(REQUIRED WORK): Reproduce the listing word for word, leaving every picture behind.
[[ DATA RECORDS, beginning ]]
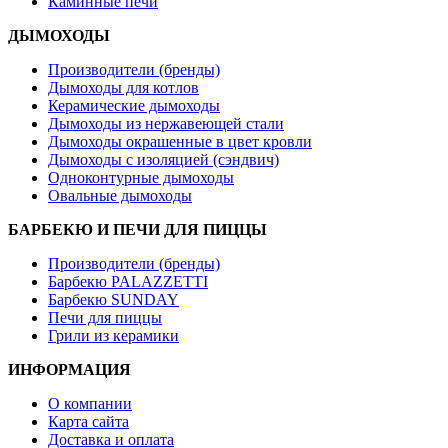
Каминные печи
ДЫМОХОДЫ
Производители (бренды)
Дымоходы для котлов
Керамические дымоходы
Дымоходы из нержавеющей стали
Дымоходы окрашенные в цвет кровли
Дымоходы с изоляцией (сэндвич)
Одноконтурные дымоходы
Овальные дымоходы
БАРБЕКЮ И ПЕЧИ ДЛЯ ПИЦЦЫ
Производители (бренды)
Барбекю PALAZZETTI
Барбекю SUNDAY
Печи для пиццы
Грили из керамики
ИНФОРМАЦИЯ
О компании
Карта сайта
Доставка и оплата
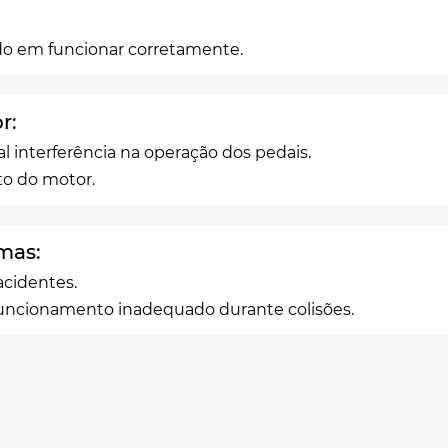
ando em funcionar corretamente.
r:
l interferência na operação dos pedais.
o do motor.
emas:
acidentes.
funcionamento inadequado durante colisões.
[[ DATA RECORDS, end ]]
(SOLVED EXERCISE):
Каминные печи
ДЫМОХОДЫ
Производители (бренды)
Дымоходы для котлов
Керамические дымоходы
Дымоходы из нержавеющей стали
Дымоходы окрашенные в цвет кровли
Дымоходы с изоляцией (сэндвич)
Одноконтурные дымоходы
Овальные дымоходы
БАРБЕКЮ И ПЕЧИ ДЛЯ ПИЦЦЫ
Производители (бренды)
Барбекю PALAZZETTI
Барбекю SUNDAY
Печи для пиццы
Грили из керамики
ИНФОРМАЦИЯ
О компании
Карта сайта
Доставка и оплата
ando em funcionar corretamente.
r:
l interferência na operação dos pedais.
o do motor.
emas:
acidentes.
funcionamento inadequado durante colisões.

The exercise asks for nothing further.